- Jaime King as Aubrey Bradimore in Silent Night
- Created by: Jayson Rothwell
- Portrayed by: Jaime King

In-universe information
- Gender: Female
- Occupation: Police officer
- Children: Ricky Bradimore
- Nationality: American

= Aubrey Bradimore =

Fictional character

Aubrey Bradimore is a fictional character in the Silent Night, Deadly Night franchise. Created by Jayson Rothwell, she is a police officer in a small Midwestern town who finds herself hunting a killer dressed in a Santa Claus suit on Christmas Eve. Portrayed by Jaime King, the character is first introduced in Silent Night (2012), a loose remake of the original Silent Night, Deadly Night (1984).

==Appearances==
Aubrey first appears in Silent Night. After a series of murders have occurred in the days leading up to Christmas, Aubrey, a police officer in the fictional small town of Cryer, Wisconsin, is assigned to track the killer with the help of Sheriff Cooper. Aubrey suffers from emotional issues over the death of her father, Hank, a former police officer.

On Christmas Eve, Aubrey is called into work when her co-worker, Deputy Jordan, doesn't arrive at the police station for his shift.
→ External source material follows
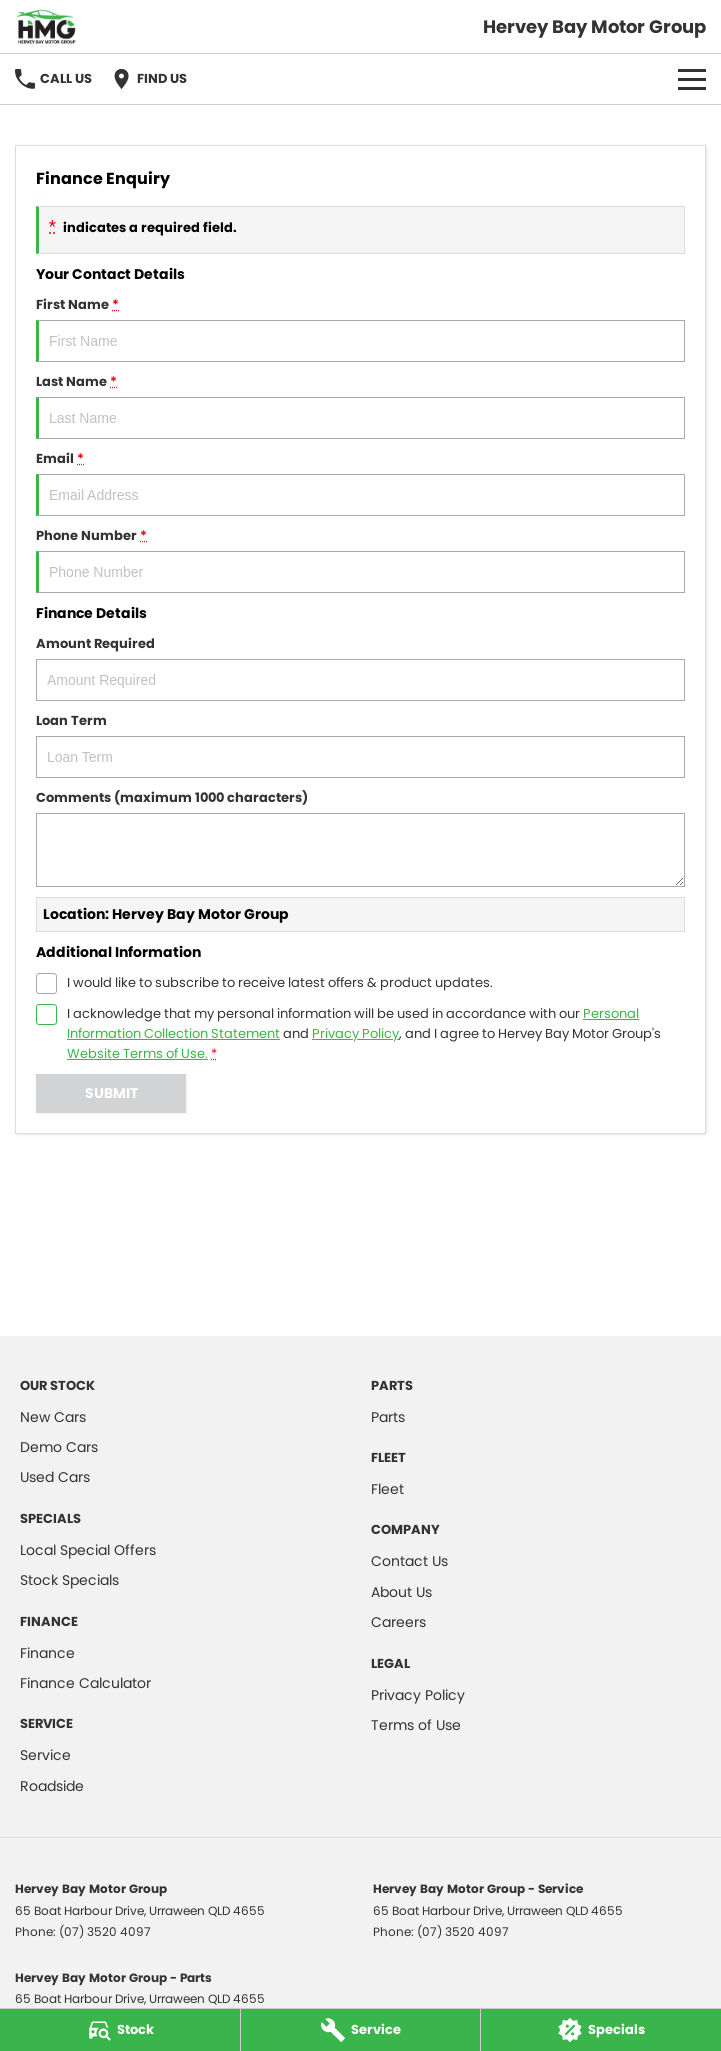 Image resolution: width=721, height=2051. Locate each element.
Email (360, 482)
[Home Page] (46, 26)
Aubrey goes to his house to check in on him, and finds both he and his girlfriend murdered. At the town's annual Santa Claus costume contest, Aubrey searches furiously for the killer, who is also dressed as Santa. Aubrey is able to corner the killer at the police station, and defeats him with a flamethrower.

It is discovered that the killer, Ronald Jones, Jr., survived the flamethrower attack and was the son of a criminal who was shot to death by Hank and Jr. decided to punish naughty people and be a killer Santa too and to get revenge on Hank for killing his father.

==Reception==
The Hollywood Reporter praised the character, calling her "plucky", while Jason Adams of JoBlo.com wrote that the character was "likable as the heroine despite being saddled with the straight and serious role".

Other responses were less laudatory; in a review on Den of Geek, David Crow wrote: "King tries her hardest to keep the movie afloat. She believably portrays a woman haunted by a past mistake that she wants to make amends for. However, her talent is wasted in a movie that only uses her as a bridge between set pieces".